Long Text and Multi-Table Summarization: Dataset and Method
Automatic document summarization is a critical task in natural language processing, which aims to generate concise summaries containing the most salient information from input documents. While traditional methods have focused primarily on text, documents like financial and technical reports often contain important information within tables. This paper addresses the limitations of existing datasets and methods by introducing FINDSum, the first large-scale dataset designed for long text and multi-table summarization, and presenting a comprehensive approach for summarizing such documents.
FINDSum Dataset
The FINDSum dataset encompasses 21,125 annual reports from 3,794 companies, creating two distinct subsets: FINDSum-ROO (Results of Operations) and FINDSum-Liquidity. Each report contains tens of thousands of words and multiple tables. The target summaries within FINDSum are unique in their heavy inclusion of numerical values, which are sparsely distributed in the input texts and often not found directly within the text. This makes the dataset particularly challenging and valuable for developing and evaluating summarization models that integrate both textual and tabular data.
Summarization Approach
The paper proposes a structured solution comprising three main steps: data preprocessing, content selection, and summarization. The approach uses distinct methods to handle textual and tabular data, aiming to overcome the challenges posed by long documents and heterogeneous content types.

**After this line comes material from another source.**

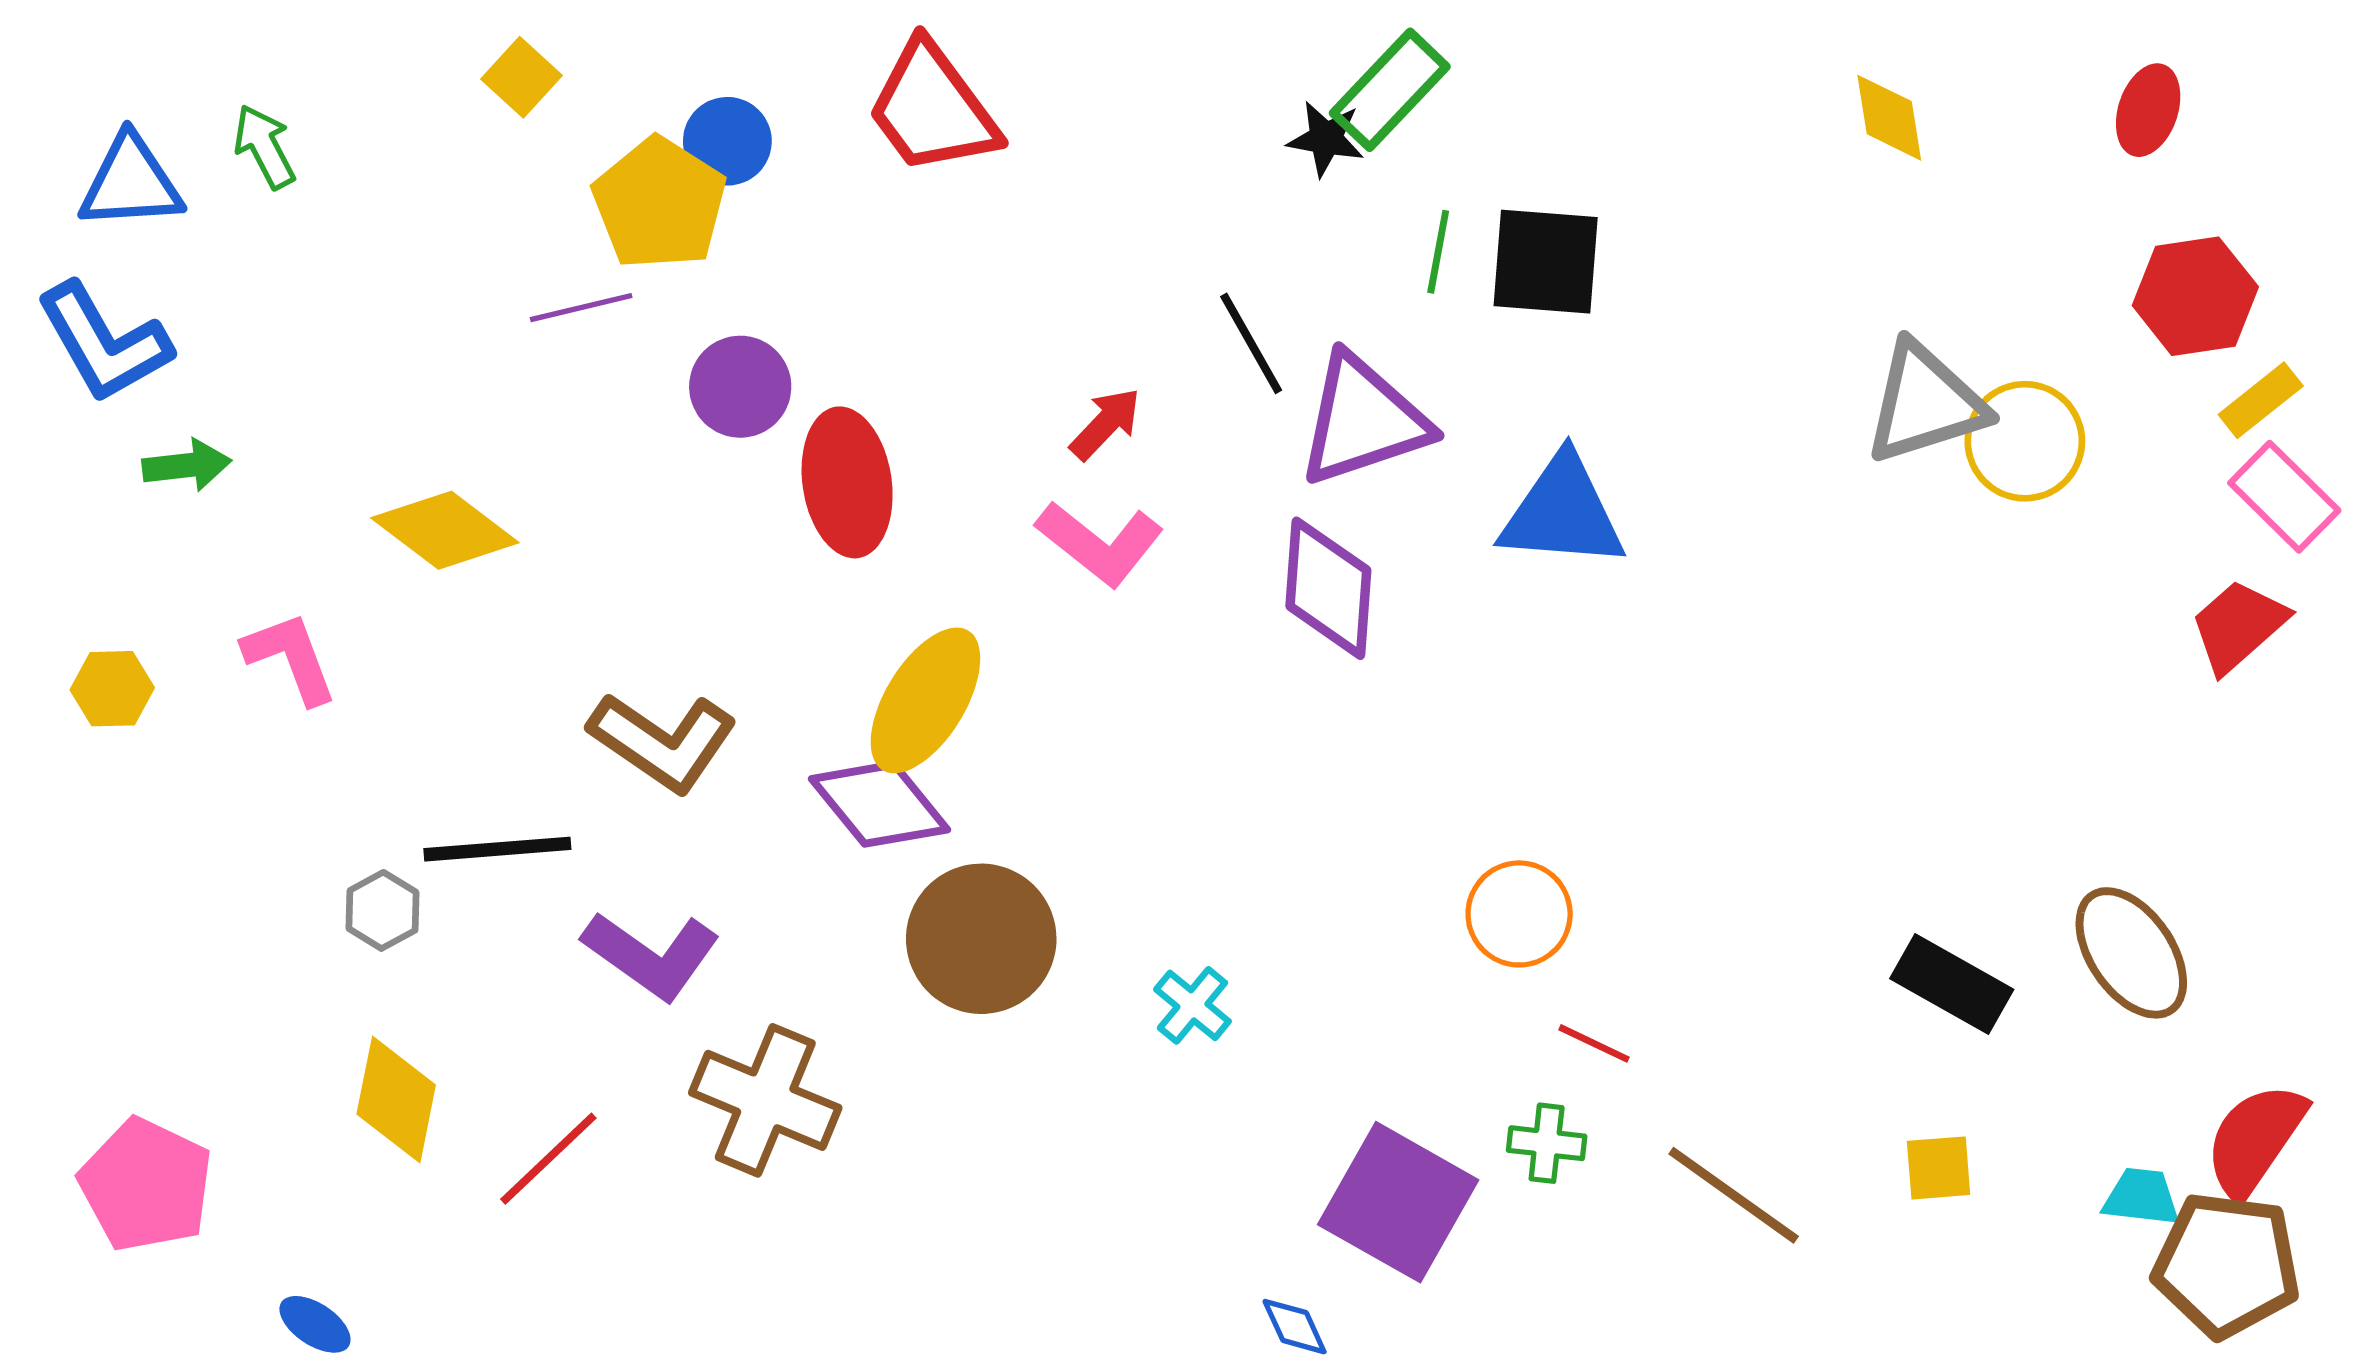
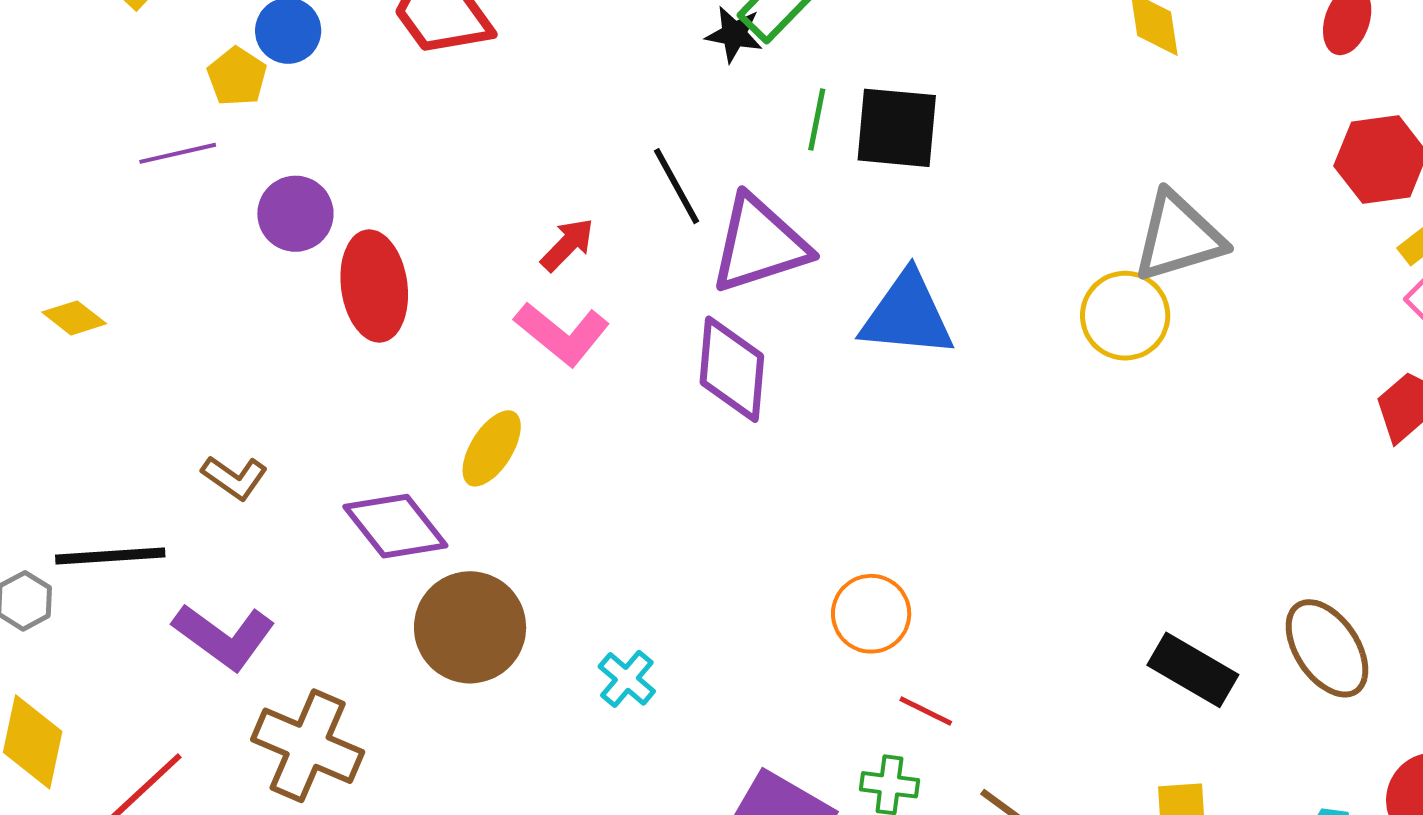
yellow pentagon: (659, 204) -> (237, 77), size x0.6
yellow circle: (2025, 441) -> (1125, 316), moved
yellow diamond: (445, 530) -> (74, 318), size x0.6
yellow ellipse: (925, 700) -> (492, 448), moved, size x0.7
brown L-shape: (663, 742) -> (235, 478), size x0.6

- Data Preprocessing: The text and tables within each report are extracted and processed separately. For the text, noises such as special characters are removed. Tables are transformed into tuples comprising row names, column names, cell values, and positions to maintain contextual information.

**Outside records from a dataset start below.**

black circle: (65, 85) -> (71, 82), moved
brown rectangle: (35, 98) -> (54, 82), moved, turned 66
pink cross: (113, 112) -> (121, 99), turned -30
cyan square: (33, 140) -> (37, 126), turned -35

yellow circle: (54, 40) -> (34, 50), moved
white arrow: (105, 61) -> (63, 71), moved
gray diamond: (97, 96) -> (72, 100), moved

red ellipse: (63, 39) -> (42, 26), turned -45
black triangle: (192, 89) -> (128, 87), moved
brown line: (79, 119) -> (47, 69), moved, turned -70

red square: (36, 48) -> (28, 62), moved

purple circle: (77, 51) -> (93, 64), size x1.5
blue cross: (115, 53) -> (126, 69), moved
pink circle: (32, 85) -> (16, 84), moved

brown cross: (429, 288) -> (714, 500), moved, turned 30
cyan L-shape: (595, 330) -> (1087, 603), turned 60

- Content Selection: A vital intermediate step compresses the input data while preserving salient content. The Maximum Marginal Recall Gain (MMRG) method is utilized for text selection, while salient tuples from tables are selected using an XGBoost classifier trained on positional features and Glove embeddings. This selection step helps manage input length and model efficiency.
- Summarization Methods:
- Generate-and-Combine (GC): Generates separate summaries for text and table content, then concatenates them. This method has limitations due to its inability to merge and adapt content dynamically.
- Combine-and-Generate (CG): Combines selected text segments and tuples into a single input for the summarizer to generate an integrated summary. This method ensures that the summarizer considers both data types during generation.
- Generate-Combine-and-Generate (GCG): Includes an additional tuple-to-text generation step before summarizing the combined textual input. While this can lead to some information loss, it simplifies the summarizer's task.
Evaluation Metrics
To assess the performance of summarization models on FINDSum, the paper introduces several evaluation metrics to gauge the integration of numerical information:
- Number Precision (NP): Measures the accuracy of numerical values in the generated summary compared to the target.
- Number Coverage (NC): Evaluates the extent to which the generated summary covers numerical values present in both the input and the target summary.
- Number Selection (NS): The harmonic mean of NP and NC, providing a balanced assessment of how well the model incorporates numerical data.
Experimental Results
The performance of various advanced extractive and abstractive summarizers was benchmarked using FINDSum. Abstractive models such as BART, PEGASUS, and those with sparse attention mechanisms like LED and BigBird-PEGASUS performed better than traditional extractive methods like LexRank and TextRank. Among the proposed methods, the CG and GCG approaches demonstrated superior performance by effectively integrating text and table data, showcasing higher ROUGE, NP, NC, and NS scores. Particularly, the CG method outperformed others on the FINDSum-ROO subset, reflecting the heavy reliance on tables in this context.
Implications and Future Work
The introduction of FINDSum and the proposed methods mark significant progress in the domain of document summarization, particularly for content-rich reports that blend text and data tables. This research highlights the necessity of integrating heterogeneous data sources for effective summarization and paves the way for more sophisticated models capable of handling complex documents. Future work can explore further optimizations in model efficiency, more robust evaluation metrics for factual correctness and fidelity, and the application of these methods across diverse document types beyond financial reports.
Conclusion
The paper presents FINDSum, a pioneering dataset for long text and multi-table summarization, and a comprehensive methodology to address its inherent challenges. The methods introduced demonstrate the importance of joint consideration of textual and tabular data, establishing a foundation for further advancements in summarizing multifaceted documents. This work is a notable contribution to the fields of natural language processing and artificial intelligence, aiming to streamline information extraction and comprehension in complex, data-intensive documents.